Guana Cay Residents Finalize Law Suit
'We hope that the court is going to strike [the agreement with the developers] down in the next few weeks,' attorney Fred Smith said. 'If it doesn't, we would continue to appeal.'
Residents still opposing the controversial Passerine development planned for Guana Cay intend to follow through on their promise to sue the government in an attempt to stop the project, their attorney Fred Smith said on Wednesday.
Mr. Smith said he intends to file the relevant documents in the Supreme Court early next week opposing the development.
The residents want the court to declare the agreement "void, illegal and of no effect" on several grounds.
"The thrust of the case is that The Bahamas government and this foreign development company have used the Bahamians in Guana Cay as experimental guinea pigs. In fact, the developers' EIA says that this is an experiment, it is a case study for small island development," Mr. Smith said, insisting that the government acted "secretly" in its dealings with the foreign investors.

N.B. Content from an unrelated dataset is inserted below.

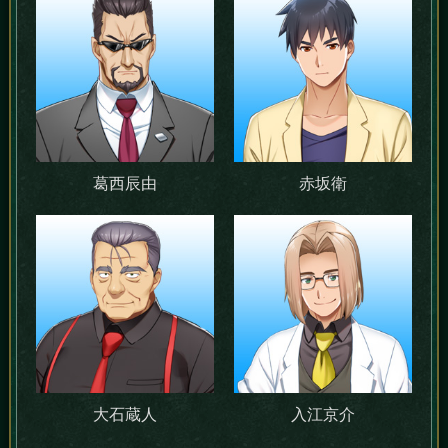
葛西辰由
赤坂衛
大石蔵人
入江京介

"Our challenge is going to say that Bahamians are not here to be used as experiments by the Cabinet Office or by foreign development companies."
He said another thrust of the challenge is that there has been a "complete failure to consult."
It's a point that has caused heated debate in recent weeks, with government officials continuously denying that this was the case. In fact, Prime Minister Perry Christie lashed out at South Abaco MP Robert Sweeting for continuing to spread what he indicated was incorrect information.
But Mr. Smith said on Wednesday, "I don't make these accusations against [Minister of Financial Services and Investments] Allyson Maynard-Gibson and the prime minister lightly. They entered into a secret deal to use Guana Cayans as experimental Bahamians."
However, that is a fact that the prime minister has vehemently denied.
"I was not interested at all in imposing upon people a development that we had to fight over," he said recently.
The residents claim that they will keep up their objections to the $400 million development plan for as long as they have to.
"We hope that the court is going to strike [the agreement with the developers] down in the next few weeks," Mr. Smith said. "If it doesn't, we would continue to appeal."
He reiterated that the residents opposing the project intend to tie it up in litigation, meaning that they would mount legal challenges to every permit the developers apply for.
"The people of the Guana Cay would mount legal challenges, political challenges, and media challenges," Mr. Smith vowed, "to make sure that their rights are respected. They're not going away."